With wireless networking, you don't need cables to connect your computers. Instead, wireless networks use radio waves to send and receive network signals. As a result, a computer can connect to a wireless network at any location in your home or office.
Tip | Wireless networks are especially useful for notebook computers. After all, the main benefit of a notebook computer is that you can move it. |
This chapter introduces the ins and outs of using a wireless network.
A wireless network is a network that uses radio signals rather than direct cable connections to exchange information.
A computer with a wireless network connection is like a cellphone.
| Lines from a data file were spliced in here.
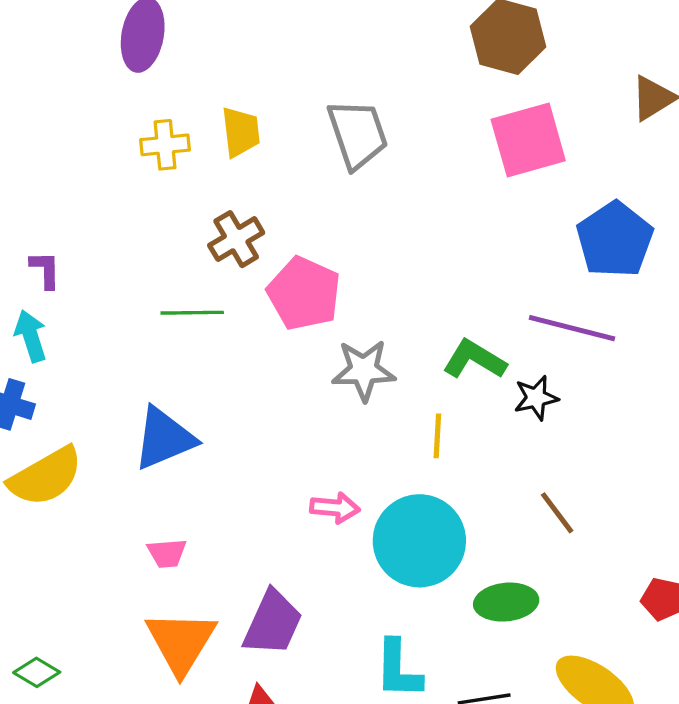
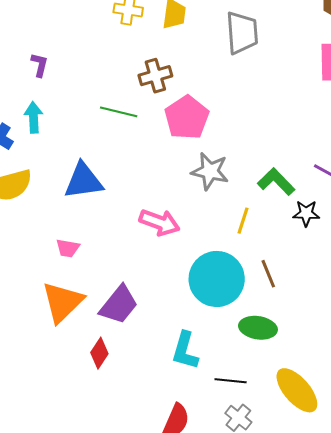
cyan arrow: (31, 336) -> (33, 117), moved
pink arrow: (335, 508) -> (159, 222), moved, size x1.4
brown line: (557, 513) -> (268, 274), moved

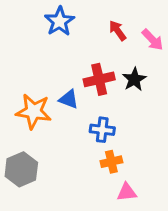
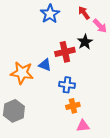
blue star: (60, 21) -> (50, 14), moved
red arrow: (117, 31) -> (84, 13), moved
black star: (134, 79) -> (85, 42), moved

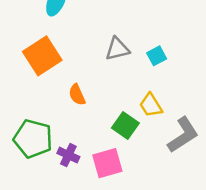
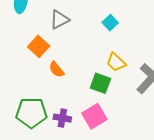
gray triangle: (117, 49) -> (59, 20), moved
orange square: (42, 56) -> (39, 46), moved, size x0.7

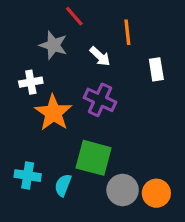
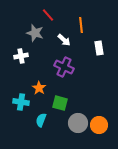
orange star: (53, 113) -> (39, 88), moved, size x0.6
green square: (94, 158) -> (60, 103), size x0.7
cyan cross: (28, 176) -> (21, 102), moved

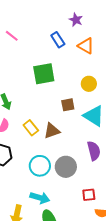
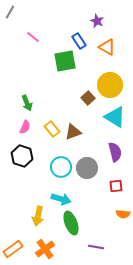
green square: (44, 74) -> (65, 61), moved
yellow circle: (89, 84) -> (110, 85), size x1.6
brown square: (68, 105) -> (88, 98), moved, turned -32
red square: (89, 195) -> (116, 186), moved

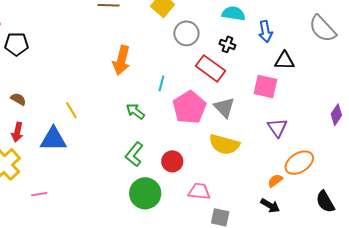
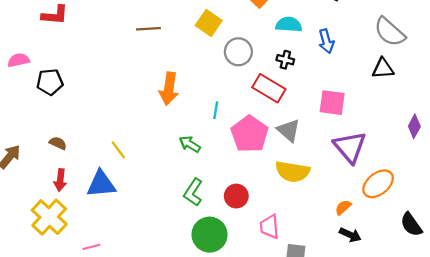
black triangle: (284, 61) -> (383, 68), moved
purple triangle: (277, 128) -> (350, 147), size x1.5
orange semicircle: (275, 181) -> (343, 207), moved
pink trapezoid: (199, 191) -> (270, 227), turned -95

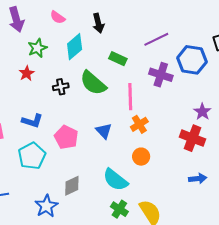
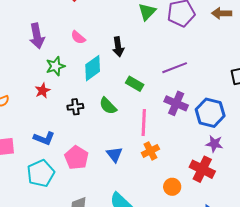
blue hexagon: (192, 60) -> (210, 113), moved
green semicircle: (93, 83) -> (108, 106), size x0.7
purple star: (202, 112) -> (214, 144), turned -30
orange circle: (141, 157) -> (172, 187), moved

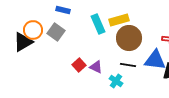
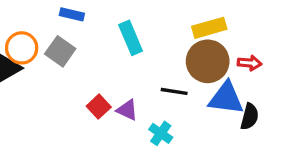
yellow rectangle: (119, 20) -> (209, 28), moved
brown circle: (129, 38) -> (208, 61), moved
black line: (128, 65) -> (174, 91), moved

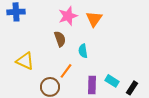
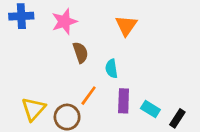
pink star: (68, 16) -> (64, 22), moved
yellow triangle: (25, 61) -> (33, 109), moved, turned 48
purple rectangle: (92, 85) -> (124, 101), moved

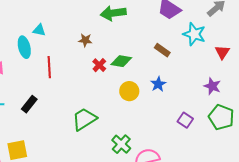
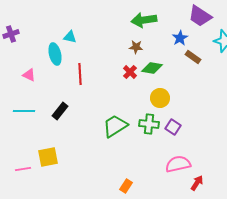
brown star: (85, 40) -> (136, 47), moved
blue star: (158, 84) -> (180, 38), moved
purple square: (185, 120) -> (173, 127), moved
green cross: (121, 144) -> (149, 124), moved, turned -36

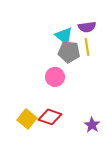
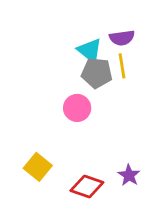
red diamond: (50, 117) -> (87, 187), moved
Just as you don't have to be connected to a phone line to use a cellphone, you don't have to be connected to a network cable to use a wireless networked computer.
The following list summarizes some key concepts and terms that you need to understand to set up and use a basic wireless network:
A wireless network is often referred to as a WLAN, for wireless local-area network.
TECHNICAL STUFF | Some people prefer to switch the acronym around to local-area wireless network, or LAWN. |
The term Wi-Fi is often used to describe wireless networks, although it technically refers to just one form of wireless networks: the 802.11b standard. See the section "Eight-Oh-Two-Dot-Eleventy Something? (Or, Understanding Wireless Standards)," later in this chapter, for more information.
A wireless network has a name, known as an SSID. SSID stands for service set identifier. (Wouldn't that make a great Jeopardy! question? I'll take obscure four-letter acronyms for $400, please!)
REMEMBER | All the computers that belong to a single wireless network must have the same SSID. |
Wireless networks can transmit over any of several channels.
For computers to talk to each other, they must be configured to transmit on the same channel.
The simplest type of wireless network consists of two or more computers with wireless network adapters.
TECHNICAL STUFF | This type of network is an ad hoc mode network. |
A more complex type of network is an infrastructure mode network. All this really means is that a group of wireless computers can be connected to not only each other but also an existing cabled network via a device called a wireless access point, or WAP. (I tell you more about ad hoc and infrastructure networks later in this chapter.)